Peter Elkas: Let me ask you this: Where the songs specifically come from, and at one point you decided to make it a concept record, what prompted that, and did you write it all in one swoop?
Joel Plaskett: There’s one on there I wrote in 1992. There’s another from ’94. There are three songs that date back to the Hermit — that’s why it feels nostalgic for me to even sing some of these songs. A handful of them are new, fresh this year, and a handful of them are things that have been hanging about for a few years. What was weird was when I thought "I want to make this concept record,” I had basically the central song — "Soundtrack For the Night” — the last song on the record, I thought "here’s the story that I want to flesh out, and I’ve got these other tunes that kinda link into it” but I couldn’t see the whole picture. I was talking to Gordie Johnson who produced it, and I’ve got this song "Drunk Teenagers,” which goes back a few years — that would be a good way to start a record. I’ve got a beginning and an end, and I’ve got these other snippets and songs. When I’m singing these songs to him, I realised how many lyrical through-lines there were, through some of my old stuff from Thrush Hermit, because I’m constantly referring to my own phrases and stuff, recycling stuff.
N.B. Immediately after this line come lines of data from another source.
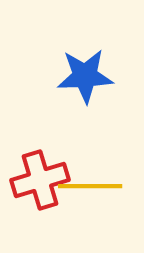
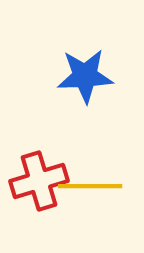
red cross: moved 1 px left, 1 px down
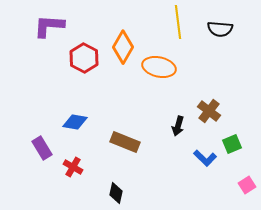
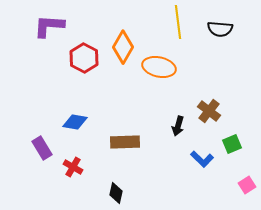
brown rectangle: rotated 24 degrees counterclockwise
blue L-shape: moved 3 px left, 1 px down
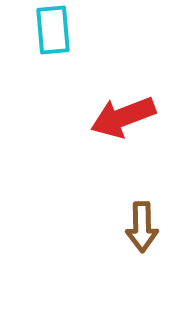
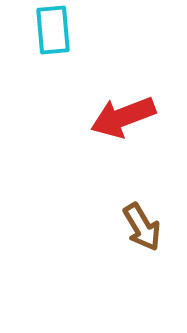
brown arrow: rotated 30 degrees counterclockwise
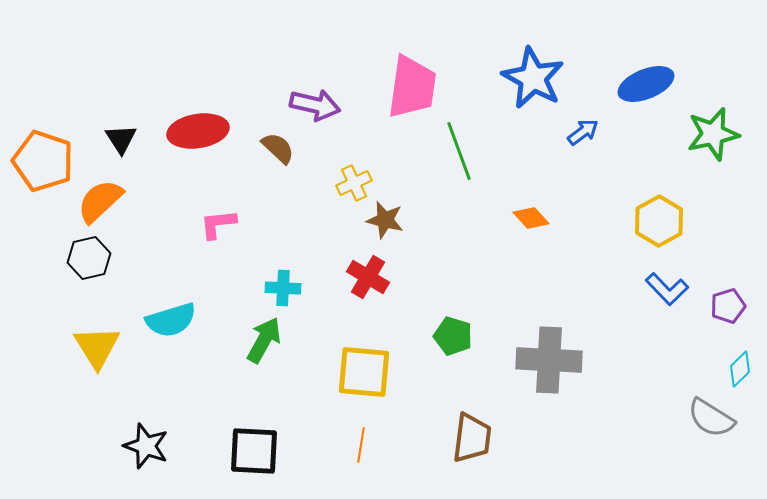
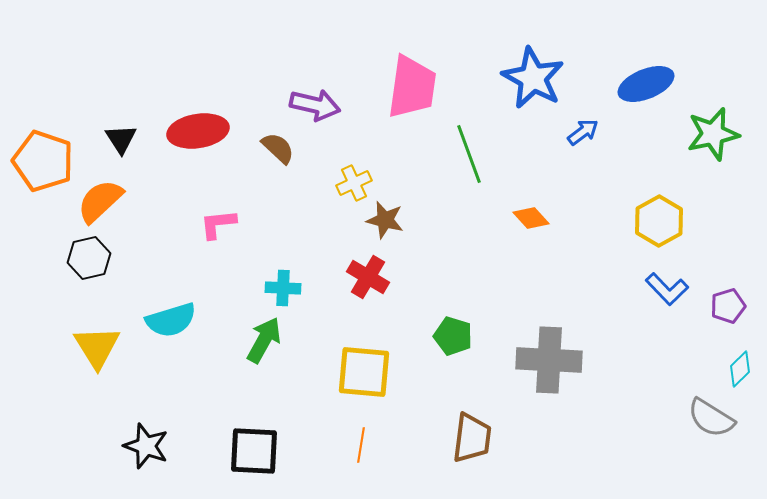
green line: moved 10 px right, 3 px down
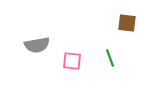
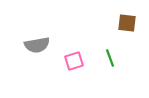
pink square: moved 2 px right; rotated 24 degrees counterclockwise
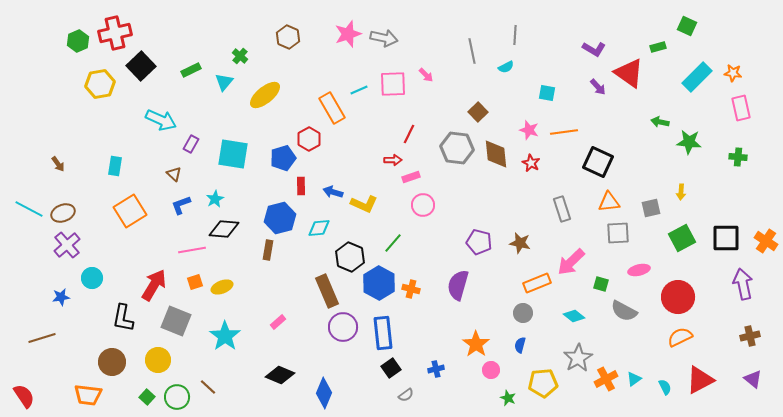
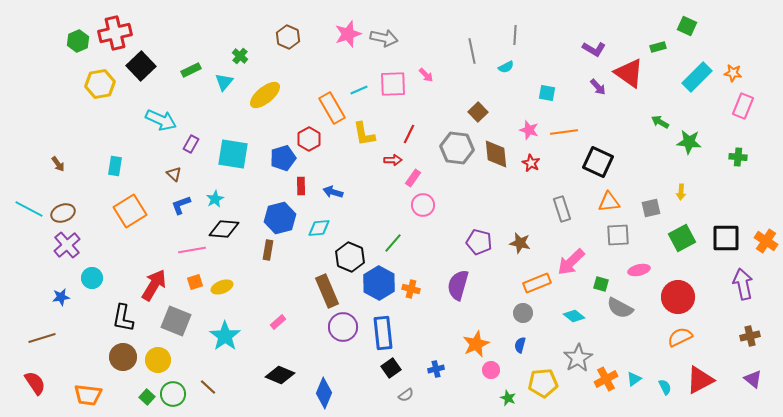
pink rectangle at (741, 108): moved 2 px right, 2 px up; rotated 35 degrees clockwise
green arrow at (660, 122): rotated 18 degrees clockwise
pink rectangle at (411, 177): moved 2 px right, 1 px down; rotated 36 degrees counterclockwise
yellow L-shape at (364, 204): moved 70 px up; rotated 56 degrees clockwise
gray square at (618, 233): moved 2 px down
gray semicircle at (624, 311): moved 4 px left, 3 px up
orange star at (476, 344): rotated 12 degrees clockwise
brown circle at (112, 362): moved 11 px right, 5 px up
red semicircle at (24, 396): moved 11 px right, 13 px up
green circle at (177, 397): moved 4 px left, 3 px up
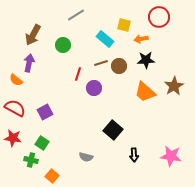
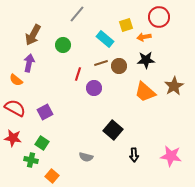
gray line: moved 1 px right, 1 px up; rotated 18 degrees counterclockwise
yellow square: moved 2 px right; rotated 32 degrees counterclockwise
orange arrow: moved 3 px right, 2 px up
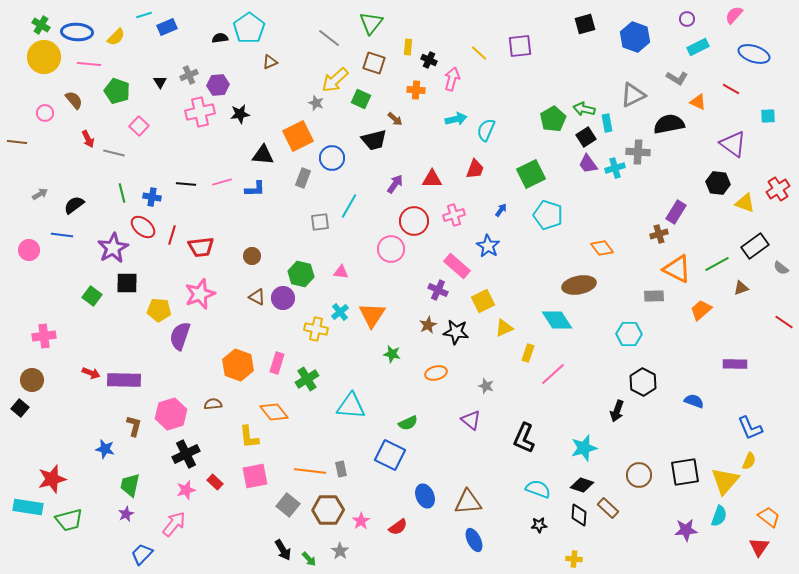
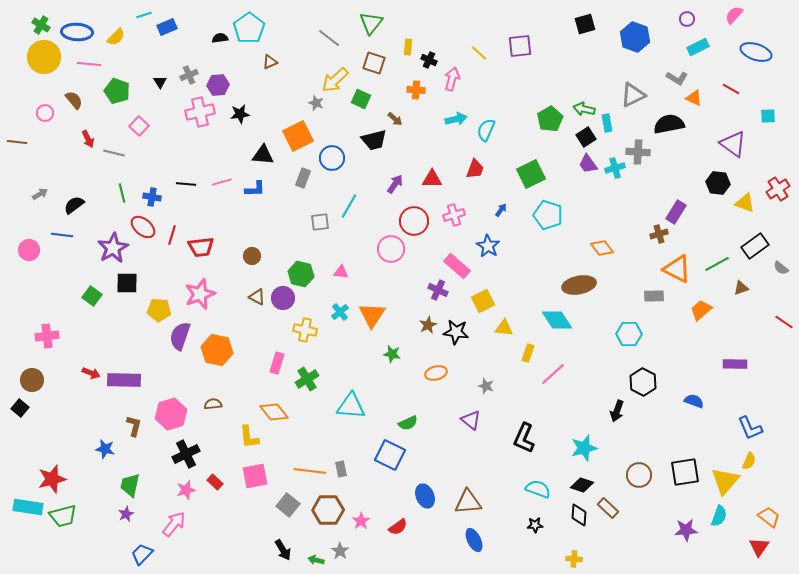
blue ellipse at (754, 54): moved 2 px right, 2 px up
orange triangle at (698, 102): moved 4 px left, 4 px up
green pentagon at (553, 119): moved 3 px left
yellow triangle at (504, 328): rotated 30 degrees clockwise
yellow cross at (316, 329): moved 11 px left, 1 px down
pink cross at (44, 336): moved 3 px right
orange hexagon at (238, 365): moved 21 px left, 15 px up; rotated 8 degrees counterclockwise
green trapezoid at (69, 520): moved 6 px left, 4 px up
black star at (539, 525): moved 4 px left
green arrow at (309, 559): moved 7 px right, 1 px down; rotated 147 degrees clockwise
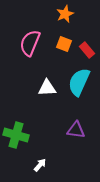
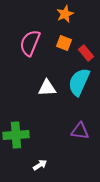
orange square: moved 1 px up
red rectangle: moved 1 px left, 3 px down
purple triangle: moved 4 px right, 1 px down
green cross: rotated 20 degrees counterclockwise
white arrow: rotated 16 degrees clockwise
He was like "oh, that fits there!” Him saying: "I see that connected to that...” "Holy shit, yeah.” There was a collaborative effort in terms of the structure.
Peter Elkas: There’s a marriage of stuff going on. You marrying your rockin’ side with your acoustic side — would you say that one is basketball and one is swimming?
Joel Plaskett: I hadn’t thought of that, but that’s wicked!
Peter Elkas: Because the record starts with this soundtrack of people playing basketball and then the sounds of a swimming pool. Can you explain a little bit about what that’s about?
Joel Plaskett: I just remember, we were in junior high and there was a guy who ran for school president on the platform that he was going to build a pool beneath the floor of the school gym. He was awesome — his yearbook caption said: "Keep metal strong.” I just remembered that, and I wrote this little tag song at the end that’s... so yeah, basketball and swimming.
Peter Elkas: So which is basketball and which is swimming?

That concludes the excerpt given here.